Natalie Wang is a rising sophomore at Stanford University and is currently interested in Symbolic Systems, law, and classical literature. Outside of CESTA, she is also a member of Stanford’s Theater Lab, and has experience in creative writing and legal research.

Modernist Archives Publishing Project

Sera Wang

Sera Wang is a rising sophomore majoring (tentatively) in English and minoring in Philosophy. Over the summer, she is working on Text Technologies, spending half of her time spent on renewing Ker’s Catalogue to make it more accessible to researchers and students and half on text recognition in Medieval tituli. Outside of CESTA, she is a member of Caesura, Stanford Speakers Bureau, and Stanford Women’s Frisbee Team Firefly.

TextTechnologies

Eyup Eren Yurek

 

Eyüp Eren Yürek is an undergraduate student in Comparative Literature (working in German, French, Persian, English literary traditions) and a coterminal student in German Studies at Stanford. He has interests in early medieval religious texts and songs, manuscript studies, the emergence of printing cultures in Europe, textuality and subjectivity in European captivity narratives in the Americas and Indian Ocean, 20th century poetry and Jewish thinking, and song traditions and orality within the Persianate world.
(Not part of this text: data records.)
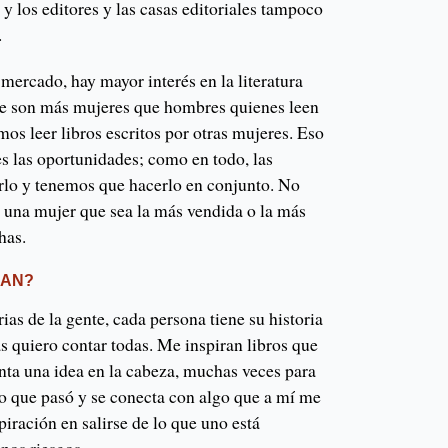
 y los editores y las casas editoriales tampoco
.
mercado, hay mayor interés en la literatura
ue son más mujeres que hombres quienes leen
mos leer libros escritos por otras mujeres. Eso
es las oportunidades; como en todo, las
rlo y tenemos que hacerlo en conjunto. No
una mujer que sea la más vendida o la más
has.
RAN?
ias de la gente, cada persona tiene su historia
as quiero contar todas. Me inspiran libros que
nta una idea en la cabeza, muchas veces para
go que pasó y se conecta con algo que a mí me
iración en salirse de lo que uno está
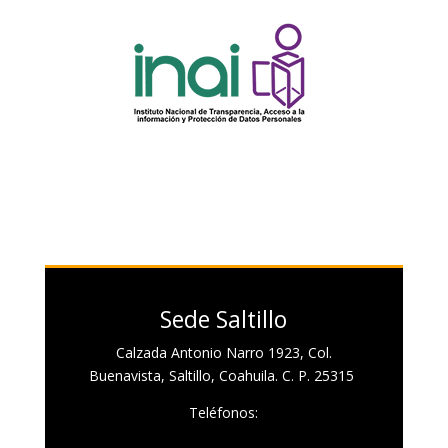
Sede Saltillo
Calzada Antonio Narro 1923, Col.
Buenavista, Saltillo, Coahuila. C. P. 25315
Teléfonos:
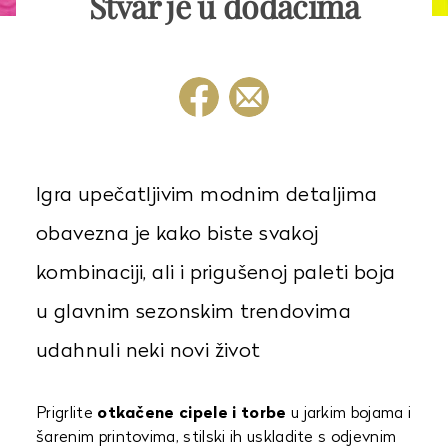
Stvar je u dodacima
Igra upečatljivim modnim detaljima
obavezna je kako biste svakoj
kombinaciji, ali i prigušenoj paleti boja
u glavnim sezonskim trendovima
udahnuli neki novi život
Prigrlite
otkačene cipele i torbe
u jarkim bojama i
šarenim printovima, stilski ih uskladite s odjevnim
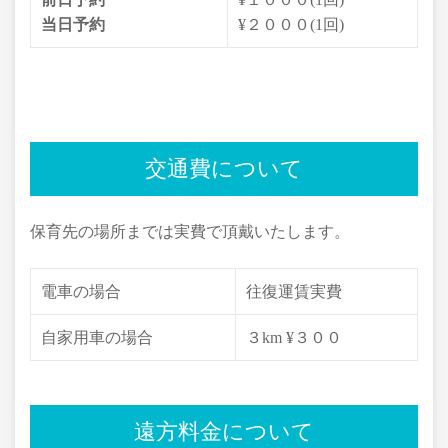
当日予約
¥２０００(1回)
交通費について
保育先の場所までは実費で頂戴いたします。
電車の場合
往復運賃実費
自家用車の場合
３km ¥３００
遠方料金について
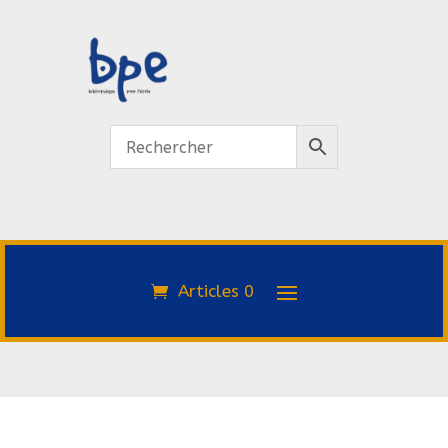
Articles 0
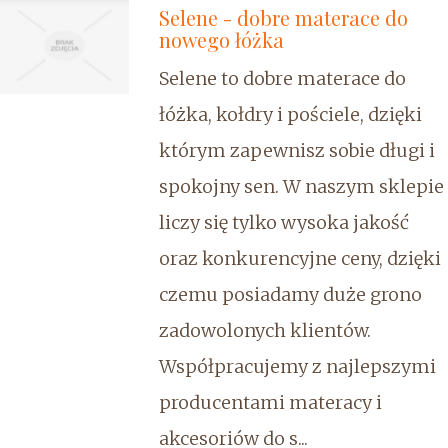
Selene - dobre materace do
nowego łóżka
Selene to dobre materace do
łóżka, kołdry i pościele, dzięki
którym zapewnisz sobie długi i
spokojny sen. W naszym sklepie
liczy się tylko wysoka jakość
oraz konkurencyjne ceny, dzięki
czemu posiadamy duże grono
zadowolonych klientów.
Współpracujemy z najlepszymi
producentami materacy i
akcesoriów do s...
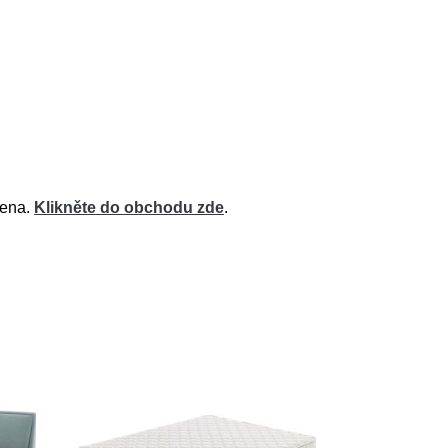
cena.
Klikněte do obchodu zde
.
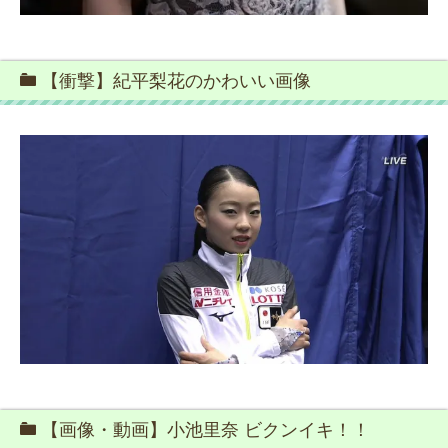
【衝撃】紀平梨花のかわいい画像
【画像・動画】小池里奈 ビクンイキ！！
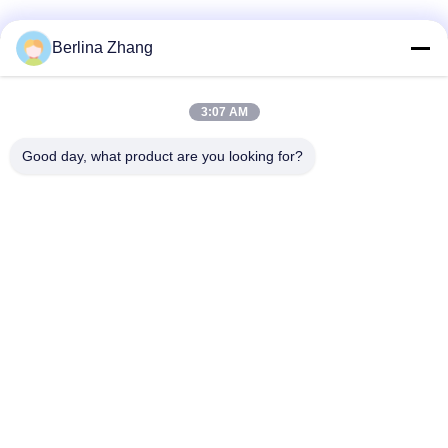
Berlina Zhang
Snel contact
3:07 AM
Adres
Good day, what product are you looking for?
401, No.7, 1st Straat, Streek 3 de Oost-west Weg van
Xilang, Liwan-District, Guangzhou
Tel
86--18620615002
E-mail
sino_trade@163.com
Privacybeleid
|
Sitemap
| China Goed Kwaliteit CHINEES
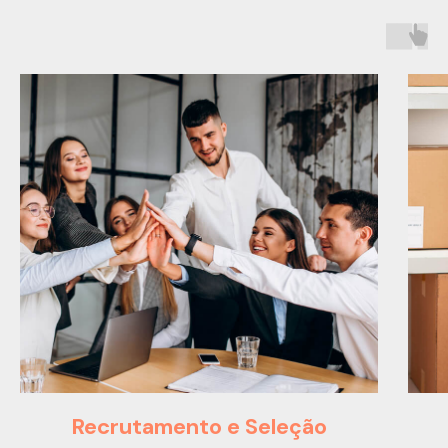
Recrutamento e Seleção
I work between various genres of writing, geographies, and languages. At CESTA, I work within the Text Technologies Department, working on the second edition of Ker's catalogue of Old English manuscripts, and assisting and imagining syllabi for classes around sustainability and humanities from object-oriented perspectives. I love cooking, hiking, and having long conversations.